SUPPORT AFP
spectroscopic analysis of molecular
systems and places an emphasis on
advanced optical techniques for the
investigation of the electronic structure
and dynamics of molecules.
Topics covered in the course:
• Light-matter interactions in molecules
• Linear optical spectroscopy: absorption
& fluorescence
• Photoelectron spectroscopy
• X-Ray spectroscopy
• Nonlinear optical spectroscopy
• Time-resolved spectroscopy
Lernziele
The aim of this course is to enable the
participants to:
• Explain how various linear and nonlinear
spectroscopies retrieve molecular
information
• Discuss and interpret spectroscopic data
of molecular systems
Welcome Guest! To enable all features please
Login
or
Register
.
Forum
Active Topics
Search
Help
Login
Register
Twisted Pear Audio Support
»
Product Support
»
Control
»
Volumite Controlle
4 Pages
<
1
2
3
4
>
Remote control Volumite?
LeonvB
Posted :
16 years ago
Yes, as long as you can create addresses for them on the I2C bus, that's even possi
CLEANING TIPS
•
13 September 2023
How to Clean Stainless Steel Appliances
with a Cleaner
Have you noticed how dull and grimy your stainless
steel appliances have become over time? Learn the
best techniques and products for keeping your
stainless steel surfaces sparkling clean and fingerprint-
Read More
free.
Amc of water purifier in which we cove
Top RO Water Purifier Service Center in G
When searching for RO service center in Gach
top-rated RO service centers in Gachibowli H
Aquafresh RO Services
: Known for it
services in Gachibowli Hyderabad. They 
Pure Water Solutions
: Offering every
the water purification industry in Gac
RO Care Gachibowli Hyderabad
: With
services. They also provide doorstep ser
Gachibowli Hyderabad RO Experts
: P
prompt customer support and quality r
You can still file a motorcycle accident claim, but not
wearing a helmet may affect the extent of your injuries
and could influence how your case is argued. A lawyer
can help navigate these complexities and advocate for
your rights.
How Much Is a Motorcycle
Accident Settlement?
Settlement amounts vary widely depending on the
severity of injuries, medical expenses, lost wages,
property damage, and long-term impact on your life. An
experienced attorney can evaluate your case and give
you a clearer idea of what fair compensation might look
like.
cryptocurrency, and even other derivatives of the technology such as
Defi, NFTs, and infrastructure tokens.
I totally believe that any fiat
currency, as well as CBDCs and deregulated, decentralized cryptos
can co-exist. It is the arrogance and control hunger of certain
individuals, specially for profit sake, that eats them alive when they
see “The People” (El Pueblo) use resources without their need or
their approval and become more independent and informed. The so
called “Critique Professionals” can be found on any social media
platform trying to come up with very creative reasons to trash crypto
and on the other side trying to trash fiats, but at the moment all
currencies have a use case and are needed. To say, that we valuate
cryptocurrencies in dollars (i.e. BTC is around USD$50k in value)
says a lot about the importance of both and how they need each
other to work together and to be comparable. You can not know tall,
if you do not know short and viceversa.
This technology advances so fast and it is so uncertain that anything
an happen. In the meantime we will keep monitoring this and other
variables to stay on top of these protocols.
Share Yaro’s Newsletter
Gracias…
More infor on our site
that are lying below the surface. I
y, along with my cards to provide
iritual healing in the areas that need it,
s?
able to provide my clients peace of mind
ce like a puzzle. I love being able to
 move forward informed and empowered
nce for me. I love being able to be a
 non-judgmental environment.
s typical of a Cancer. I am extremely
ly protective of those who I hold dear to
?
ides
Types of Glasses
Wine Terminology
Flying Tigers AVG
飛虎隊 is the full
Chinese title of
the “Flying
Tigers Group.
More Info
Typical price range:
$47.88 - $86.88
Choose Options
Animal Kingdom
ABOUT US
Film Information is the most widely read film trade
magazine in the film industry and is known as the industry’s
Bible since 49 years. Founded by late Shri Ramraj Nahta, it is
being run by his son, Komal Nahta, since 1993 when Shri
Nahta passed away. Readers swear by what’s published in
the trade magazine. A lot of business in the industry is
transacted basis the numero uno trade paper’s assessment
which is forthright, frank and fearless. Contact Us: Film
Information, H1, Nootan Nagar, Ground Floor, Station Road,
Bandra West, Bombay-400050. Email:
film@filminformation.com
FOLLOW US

—————

# [DESCRIPTION OF THE TASK]
Would you please transcribe the records above in full and exactly?

# [RESPONSE AREA]
SUPPORT AFP
spectroscopic analysis of molecular
systems and places an emphasis on
advanced optical techniques for the
investigation of the electronic structure
and dynamics of molecules.
Topics covered in the course:
• Light-matter interactions in molecules
• Linear optical spectroscopy: absorption
& fluorescence
• Photoelectron spectroscopy
• X-Ray spectroscopy
• Nonlinear optical spectroscopy
• Time-resolved spectroscopy
Lernziele
The aim of this course is to enable the
participants to:
• Explain how various linear and nonlinear
spectroscopies retrieve molecular
information
• Discuss and interpret spectroscopic data
of molecular systems
Welcome Guest! To enable all features please
Login
or
Register
.
Forum
Active Topics
Search
Help
Login
Register
Twisted Pear Audio Support
»
Product Support
»
Control
»
Volumite Controlle
4 Pages
<
1
2
3
4
>
Remote control Volumite?
LeonvB
Posted :
16 years ago
Yes, as long as you can create addresses for them on the I2C bus, that's even possi
CLEANING TIPS
•
13 September 2023
How to Clean Stainless Steel Appliances
with a Cleaner
Have you noticed how dull and grimy your stainless
steel appliances have become over time? Learn the
best techniques and products for keeping your
stainless steel surfaces sparkling clean and fingerprint-
Read More
free.
Amc of water purifier in which we cove
Top RO Water Purifier Service Center in G
When searching for RO service center in Gach
top-rated RO service centers in Gachibowli H
Aquafresh RO Services
: Known for it
services in Gachibowli Hyderabad. They 
Pure Water Solutions
: Offering every
the water purification industry in Gac
RO Care Gachibowli Hyderabad
: With
services. They also provide doorstep ser
Gachibowli Hyderabad RO Experts
: P
prompt customer support and quality r
You can still file a motorcycle accident claim, but not
wearing a helmet may affect the extent of your injuries
and could influence how your case is argued. A lawyer
can help navigate these complexities and advocate for
your rights.
How Much Is a Motorcycle
Accident Settlement?
Settlement amounts vary widely depending on the
severity of injuries, medical expenses, lost wages,
property damage, and long-term impact on your life. An
experienced attorney can evaluate your case and give
you a clearer idea of what fair compensation might look
like.
cryptocurrency, and even other derivatives of the technology such as
Defi, NFTs, and infrastructure tokens.
I totally believe that any fiat
currency, as well as CBDCs and deregulated, decentralized cryptos
can co-exist. It is the arrogance and control hunger of certain
individuals, specially for profit sake, that eats them alive when they
see “The People” (El Pueblo) use resources without their need or
their approval and become more independent and informed. The so
called “Critique Professionals” can be found on any social media
platform trying to come up with very creative reasons to trash crypto
and on the other side trying to trash fiats, but at the moment all
currencies have a use case and are needed. To say, that we valuate
cryptocurrencies in dollars (i.e. BTC is around USD$50k in value)
says a lot about the importance of both and how they need each
other to work together and to be comparable. You can not know tall,
if you do not know short and viceversa.
This technology advances so fast and it is so uncertain that anything
an happen. In the meantime we will keep monitoring this and other
variables to stay on top of these protocols.
Share Yaro’s Newsletter
Gracias…
More infor on our site
that are lying below the surface. I
y, along with my cards to provide
iritual healing in the areas that need it,
s?
able to provide my clients peace of mind
ce like a puzzle. I love being able to
 move forward informed and empowered
nce for me. I love being able to be a
 non-judgmental environment.
s typical of a Cancer. I am extremely
ly protective of those who I hold dear to
?
ides
Types of Glasses
Wine Terminology
Flying Tigers AVG
飛虎隊 is the full
Chinese title of
the “Flying
Tigers Group.
More Info
Typical price range:
$47.88 - $86.88
Choose Options
Animal Kingdom
ABOUT US
Film Information is the most widely read film trade
magazine in the film industry and is known as the industry’s
Bible since 49 years. Founded by late Shri Ramraj Nahta, it is
being run by his son, Komal Nahta, since 1993 when Shri
Nahta passed away. Readers swear by what’s published in
the trade magazine. A lot of business in the industry is
transacted basis the numero uno trade paper’s assessment
which is forthright, frank and fearless. Contact Us: Film
Information, H1, Nootan Nagar, Ground Floor, Station Road,
Bandra West, Bombay-400050. Email:
film@filminformation.com
FOLLOW US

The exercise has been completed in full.